JimmXinu / FanFicFare

FanFicFare is a tool for making eBooks from stories on fanfiction and other web sites.
Other
750 stars 161 forks source link

Story Ids/URLs for StoriesOnline and similar websites #882

Closed cookie-crumb closed 1 year ago

cookie-crumb commented 2 years ago

For SOL, the Ids saved to calibre is url:https://domain/s/number

However, the story number is susceptible to be reused by a new story if the old story is deleted. That old form url is still working to keep the deep link alive.

The real urls to keep however, is https://domain/s/number/story-slug Should the story be deleted, and the number reused, You will see a deletion warning instead of the new story. It will also make a best effort to relocate the story based on the story-slug.

JimmXinu commented 2 years ago

There's already a solution for this from couple years ago. Have you tried setting append_datepublished_to_storyurl:true?

[storiesonline.net]
# ...
## append_datepublished_to_storyurl literally appends
## datePublished(-%Y-%m-%d) to storyUrl.  This is an ugly kludge to
## (hopefully) help address the site's unfortunately habit of
## *reusing* storyId numbers.  Off by default to *not* cause weirdness
## for those not expecting it.
#append_datepublished_to_storyurl:false

Discussion of append_datepublished_to_storyurl feature: https://www.mobileread.com/forums/showthread.php?p=4072550&postcount=5010 https://www.mobileread.com/forums/showthread.php?p=4072572&postcount=5015 https://www.mobileread.com/forums/showthread.php?p=4072789&postcount=5026 https://www.mobileread.com/forums/showthread.php?p=4073270&postcount=5049 https://www.mobileread.com/forums/showthread.php?p=4073297&postcount=5052

cookie-crumb commented 1 year ago

I tried append_datepublished_to_storyurl:true I see the change in the Ids in the calibre meta. It solve one problem: when pasting the reused url, the story is not overwritten anymore and instead added as a new story.

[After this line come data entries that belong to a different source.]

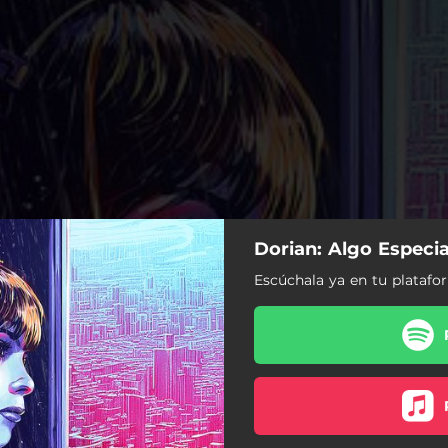
Dorian: Algo Especia
Escúchala ya en tu platafor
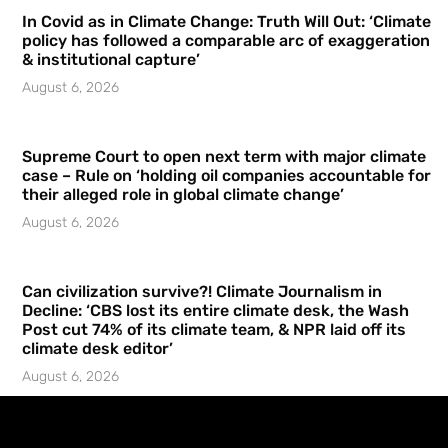
In Covid as in Climate Change: Truth Will Out: ‘Climate
policy has followed a comparable arc of exaggeration
& institutional capture’
August 6, 2026
Supreme Court to open next term with major climate
case – Rule on ‘holding oil companies accountable for
their alleged role in global climate change’
August 6, 2026
Can civilization survive?! Climate Journalism in
Decline: ‘CBS lost its entire climate desk, the Wash
Post cut 74% of its climate team, & NPR laid off its
climate desk editor’
August 6, 2026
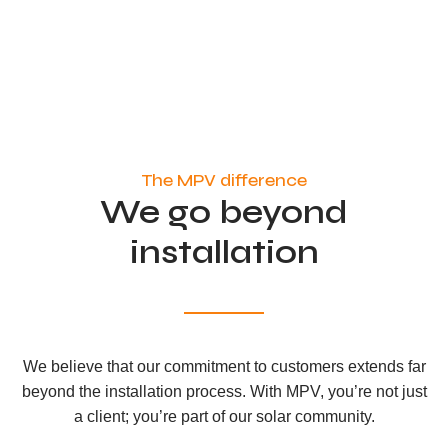
The MPV difference
We go beyond
installation
We believe that our commitment to customers extends far
beyond the installation process. With MPV, you’re not just
a client; you’re part of our solar community.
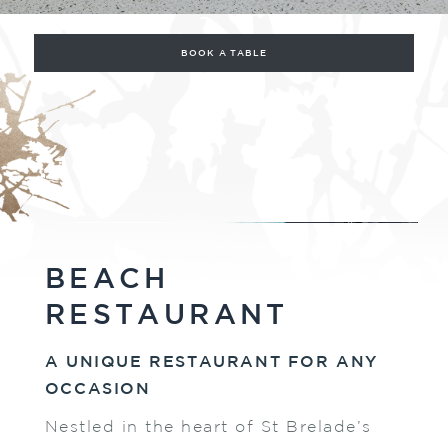
BOOK A TABLE
BEACH
RESTAURANT
A UNIQUE RESTAURANT FOR ANY
OCCASION
Nestled in the heart of St Brelade’s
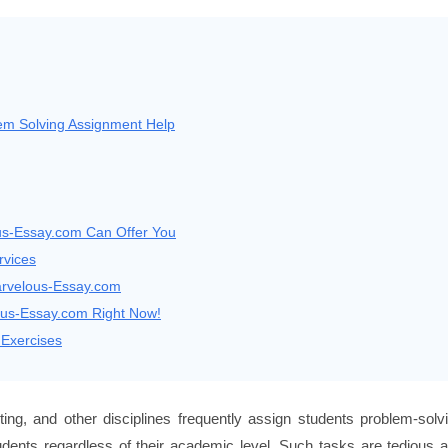
m Solving Assignment Help
us-Essay.com Can Offer You
rvices
arvelous-Essay.com
ous-Essay.com Right Now!
Exercises
ng, and other disciplines frequently assign students problem-solv
udents regardless of their academic level. Such tasks are tedious 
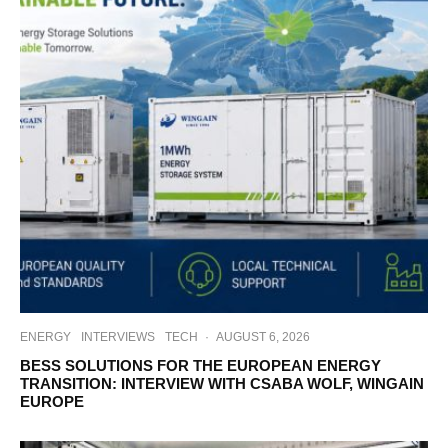
ENERGY
INTERVIEWS
TECH
·
AUGUST 6, 2026
BESS SOLUTIONS FOR THE EUROPEAN ENERGY
TRANSITION: INTERVIEW WITH CSABA WOLF, WINGAIN
EUROPE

Unfortunately, it doesn't prevent a wrong update.

Reuse of id is the new normal for SOL, it has been weeks since a new id hasn't be reused. Renaming a story slug is much less frequent.

So if you are in the habit of forcing an update (to get the last typo corrections) before starting reading, there is a good chance you will lose the story if the author as removed it for any reason.

To simulate the problem: Change the story number in the id meta for a story with more chapter and do an update. The old story is overwritten by another unrelated despite the wrong slug.

It looks like FanFicFare remove the slug and normalize the download link to https://domain/s/number So any string added as no effect.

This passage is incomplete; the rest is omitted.